§ What you should do
Print all the data below exactly, without images.

§ Collected material
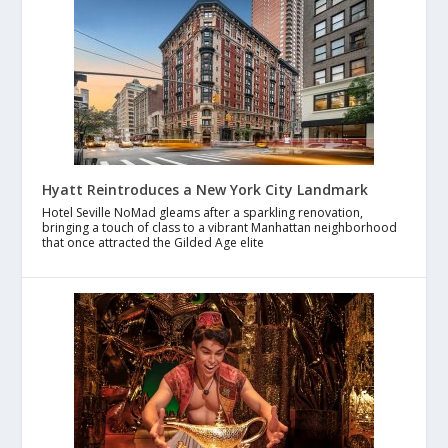
Hyatt Reintroduces a New York City Landmark
Hotel Seville NoMad gleams after a sparkling renovation,
bringing a touch of class to a vibrant Manhattan neighborhood
that once attracted the Gilded Age elite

§ Exercise response
Hyatt Reintroduces a New York City Landmark
Hotel Seville NoMad gleams after a sparkling renovation,
bringing a touch of class to a vibrant Manhattan neighborhood
that once attracted the Gilded Age elite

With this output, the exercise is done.